Ada beberapa hal-hal yang aku sesalkan dalam hidup ini. Pertama, hal yang paling aku sesalkan pertama kali adalah keputusanku untuk membuka hati lebar-lebar atas kehadirannya. Selama ini aku berfikir alasan apa yang membuatku bisa dikatakan susah move on lantaran kisah kita yang tidak ada ujungnya. Semua hal yang pernah terjadi dibiarkan begitu saja mengalir tanpa kepastian, tanpa kejelasan. Event though our story happened about ten years ago. Untuk kamu yang berani memulai berarti harus berani mengakhiri jika memang tak bisa dilanjutkan kembali. And I realize that I just need the answer about my questions. Why? Why did you come to me ten years ago?

Kedua, hal yang aku sesalkan adalah mengapa aku terlalu jadi pecundang hingga salah satu mimpiku sampai saat ini belum juga terwujud? Kenapa tidak dimulai dari pas aku remaja? Kalau saja aku mengejar cita-citaku dulu mungkin… Ah sudahlah semua sudah terjadi tak perlu disesali.
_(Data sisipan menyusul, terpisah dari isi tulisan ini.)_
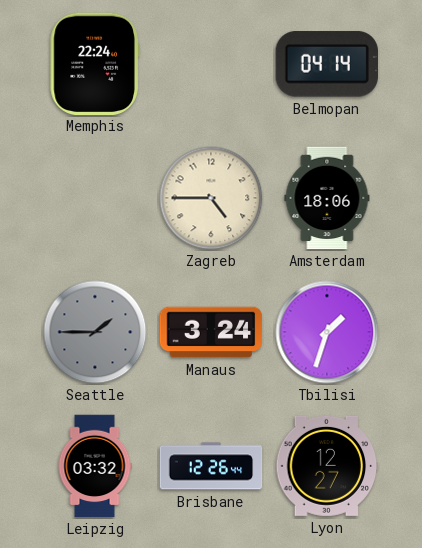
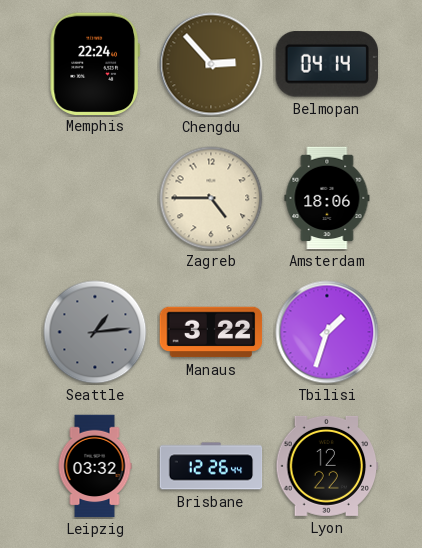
Chengdu: none -> 2:53
Seattle: 1:45 -> 1:14
Manaus: 3:24 -> 3:22
Lyon: 12:27 -> 12:22
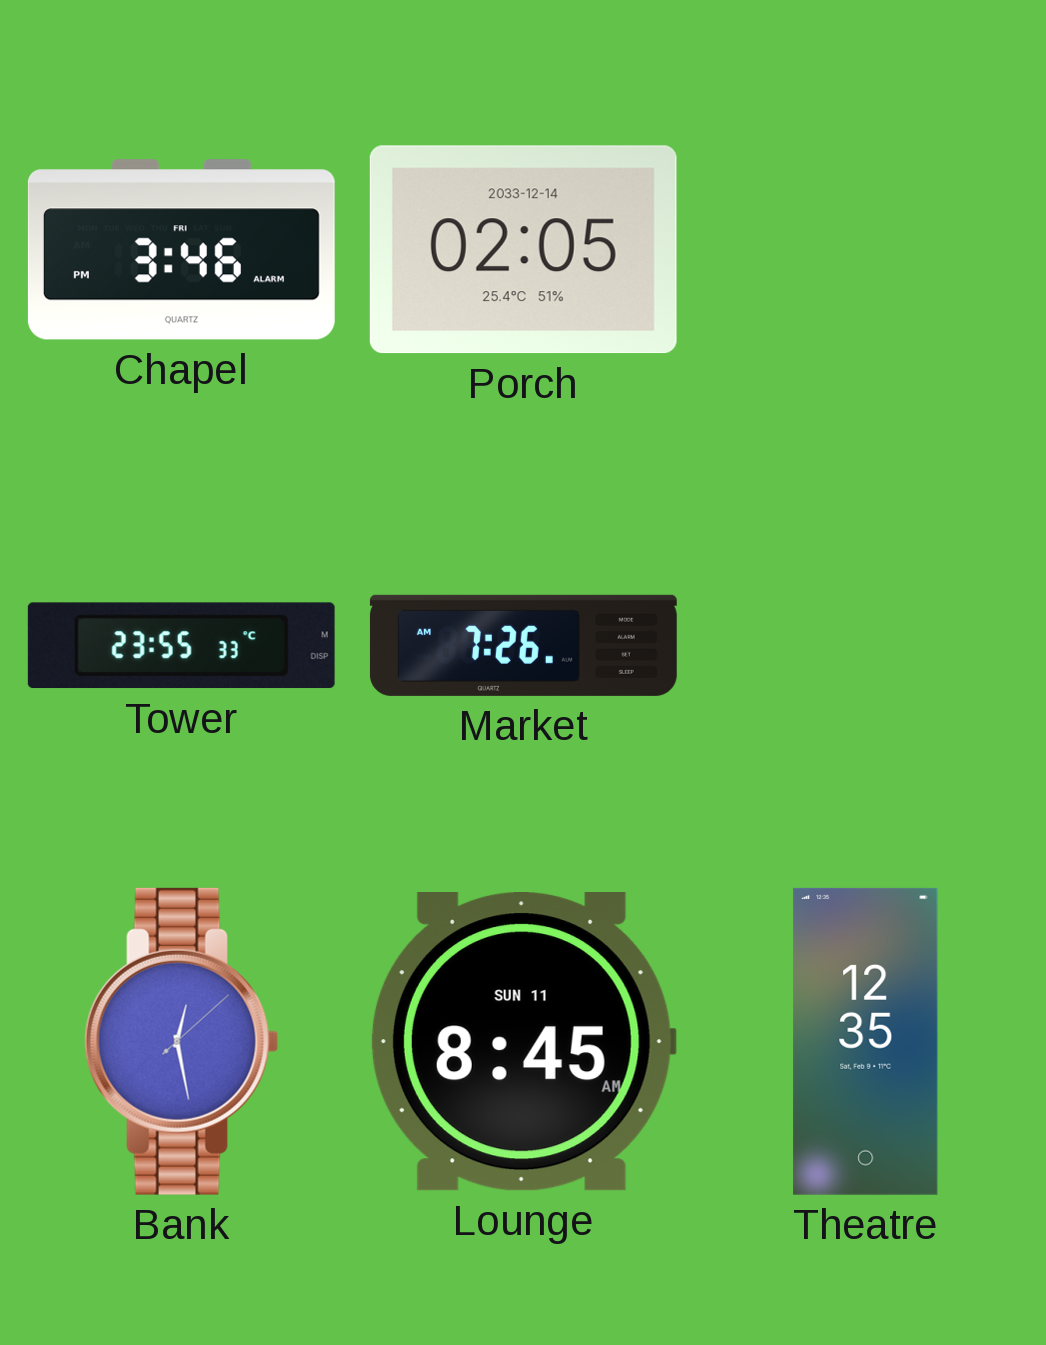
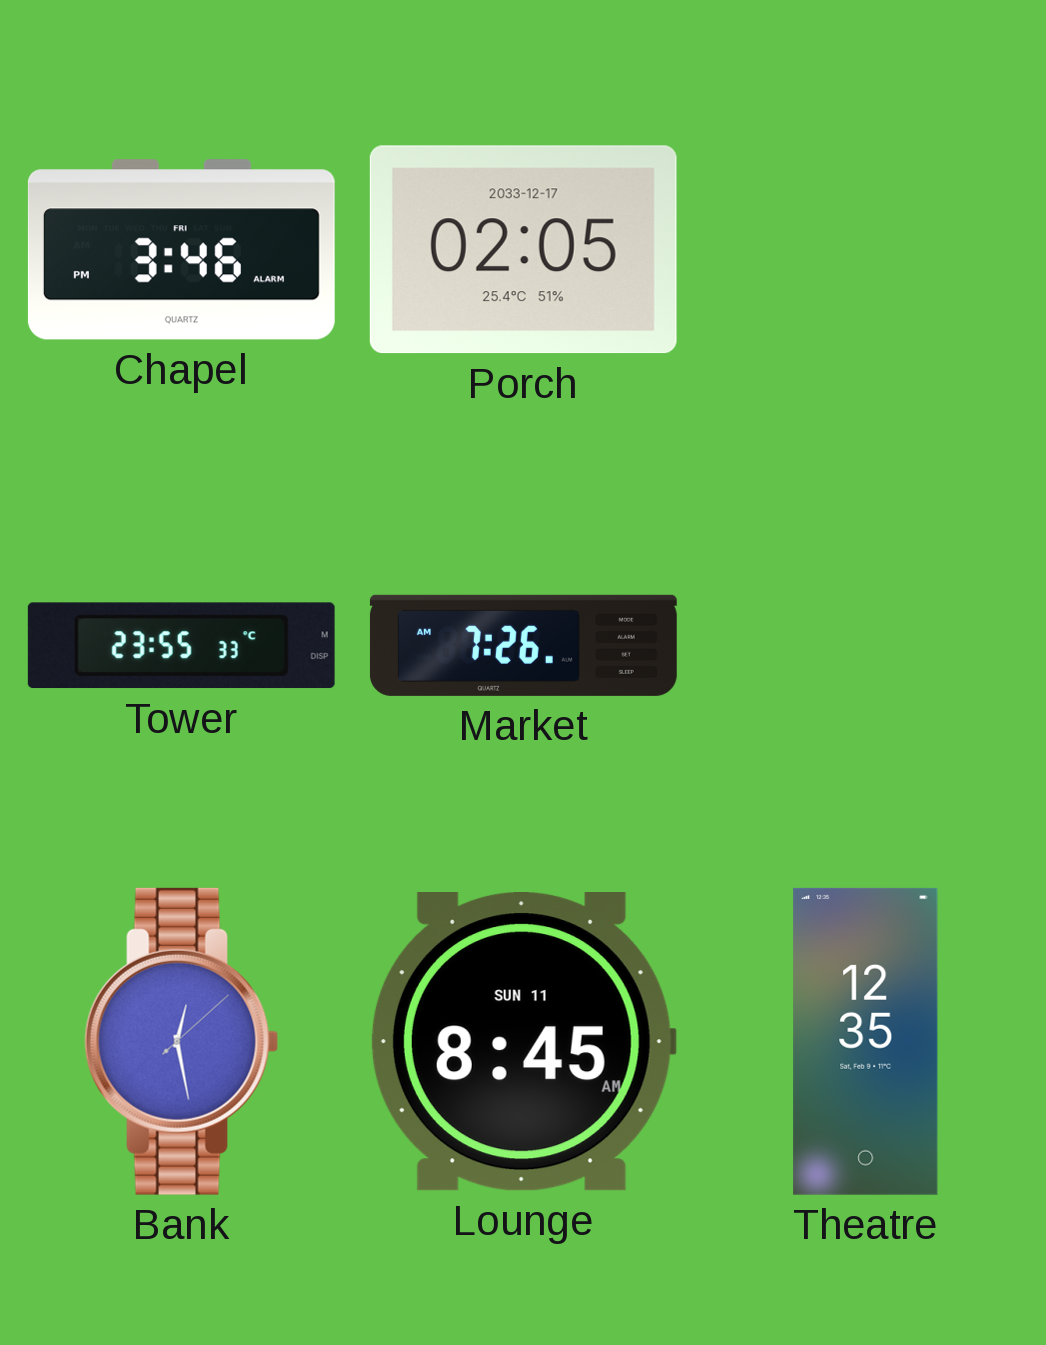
Porch date: 2033-12-14 -> 2033-12-17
Ketiga, aku benci dan menyesal dengan salah satu sifat yang aku miliki; aku terlalu baik sama orang, terlalu percaya sama orang, mudah iba melihat orang lain, hingga akhirnya tanpa sadar sebenarnya aku ini dimanfaatkan mereka. Sebut saja saat aku duduk di bangku SMP, seorang cowok, kakak kelas aku yang jadi ketua OSIS tanpa ada angin tiba-tiba ngedeketin aku dan giving me attention more. Parahnya dia udah punya cewek! Gila enggak? Sampai akhirnya aku minta kejelasan ke dia soal kedekatan kita ini apa dan dia jawab bahwa aku itu adalah ‘cinta yang tak bisa dimiliki.’ Dan bodohnya aku saat itu percaya aja sama itu orang hingga akhirnya dia pernah menggunakan namaku untuk membuat sebuah kuisioner yang berisi suka atau enggaknya para anggota OSIS ke dia. Besoknya aku yang gak tahu apa-apa disamperin kakak kelas lah dengan sederet pertanyaan. Dipanggil kakak kelas kan hal yang paling menakutkan. Apalagi saat itu aku dipanggil oleh orang-orang terdekat pacarnya dia. Hingga akhirnya si pacarnya itu tahu aku dekat sama dia dan pernah ribut juga mereka, pasti salah satu sebabnya gegara aku juga. Nah setelah motifnya itu ketahuan dengan tegas aku bilang sama dia buat jauhin aku, gak usah kirim-kirim lagi sms. Alhasil tiap papasan di sekolah aku selalu menghindarinya.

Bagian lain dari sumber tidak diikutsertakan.